Andy Manley is undoubtedly one of the treasures of Scotland’s current theatrical landscape, all the more so given his seemingly innate (but presumably hard-learned) skill in holding the attention of the youngest, most restless of audiences. His open, child-like manner is authentic and entrancing; he’s a genuine reminder of silent-screen comedy and expression, especially in this largely wordless, but nevertheless expressive, work co-created with director Ian Cameron and designer Katherina Radev.
Manley is spot-on with his embodiment of a small child.
Stick By Me is promoted as being a new show “about friendship and play, and the importance of treasuring little things”. While this is certainly true, it is saved from being a diabetic peril by deeper resonances. Having successfully explored the limits of his playground, for example, an adult voice says “No!” every time Manley tries to step beyond the stage. Stick By Me is also a play about learning to understand boundaries and rules, not least those arbitrarily imposed on us by those in authority. While food for thought for most of us, that’s everyday life for any young child.
Although Manley’s character isn’t allowed to leave the stage, he is free to look inside a large cardboard box which, to his initial puzzlement, contains nothing more than a single ice-lolly stick – the ultimate Amazon mis-match of packaging. This stick quickly becomes an imaginary friend, and Manley is spot-on with his embodiment of a small child matching postures and actions with the object of their affections. This again resonates well with the show’s intended audience; on the day of this review, the children were pleased to be given a lolly-stick of their own after the show.

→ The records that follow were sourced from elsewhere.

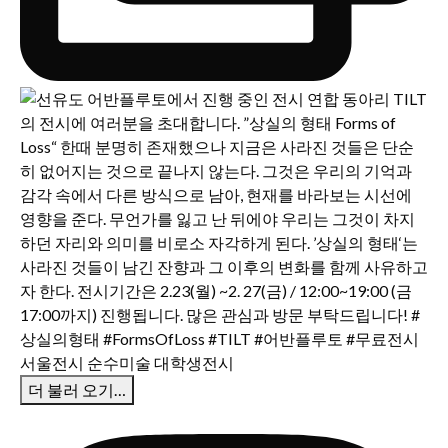
더 불러 오기…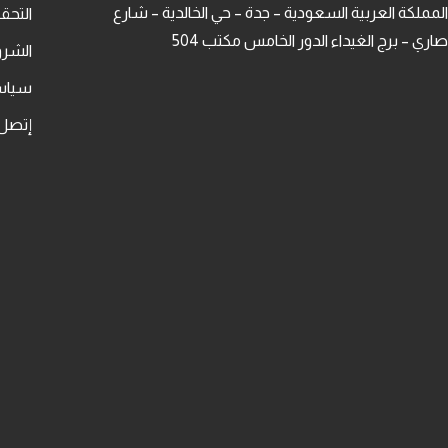
المملكة العربية السعودية – جدة – حي الخالدية – شارع
التح
صاري – برج الغيداء الدور الخامس مكتب 504
الشرو
سياس
إتصل 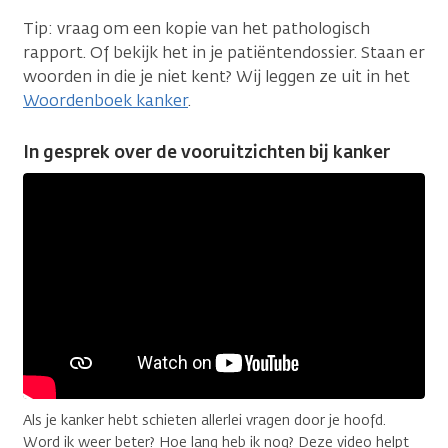
Tip: vraag om een kopie van het pathologisch
rapport. Of bekijk het in je patiëntendossier. Staan er
woorden in die je niet kent? Wij leggen ze uit in het
Woordenboek kanker
.
In gesprek over de vooruitzichten bij kanker
Als je kanker hebt schieten allerlei vragen door je hoofd.
Word ik weer beter? Hoe lang heb ik nog? Deze video helpt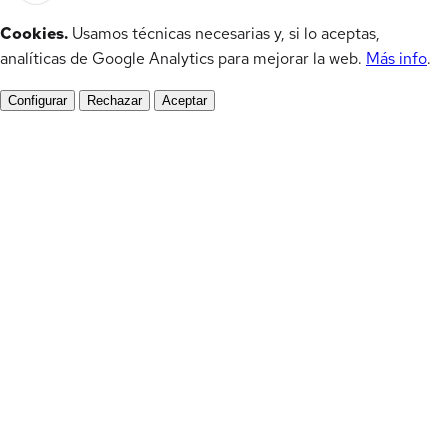
Cookies.
Usamos técnicas necesarias y, si lo aceptas,
analíticas de Google Analytics para mejorar la web.
Más info
.
Configurar
Rechazar
Aceptar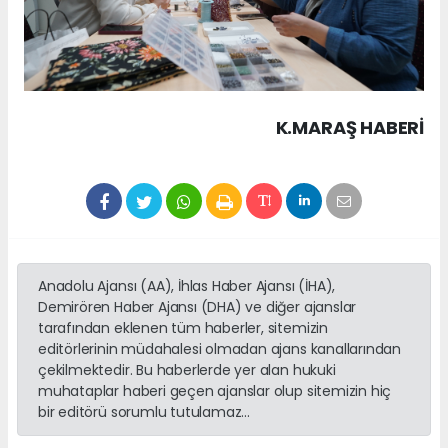
K.MARAŞ HABERİ
Anadolu Ajansı (AA), İhlas Haber Ajansı (İHA),
Demirören Haber Ajansı (DHA) ve diğer ajanslar
tarafından eklenen tüm haberler, sitemizin
editörlerinin müdahalesi olmadan ajans kanallarından
çekilmektedir. Bu haberlerde yer alan hukuki
muhataplar haberi geçen ajanslar olup sitemizin hiç
bir editörü sorumlu tutulamaz...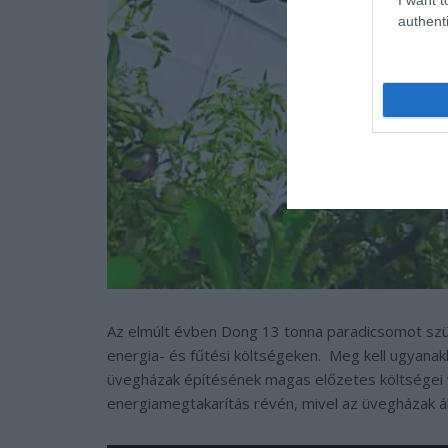
authenti
Az elmúlt évben Dong 13 tonna paradicsomot szüre
energia- és fűtési költségeken. Meg kell ugyanak
üvegházak építésének magas előzetes költségei 
energiamegtakarítás révén, mivel az üvegházak á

Yes, there is some broad sticky-related comedy early on – when we first see Manley, for example, his legs are taped to his chair – but that’s as much about breaking the ice as anything else. Supported by Will Calderbank’s charming musical soundscape, Craig Fleming’s unfussy lighting and Christine Devaney’s adept choreography, Manley and the team at Red Bridge Arts offers us an authentic childlike view of the world – full of excitement, energy and emphatic delight.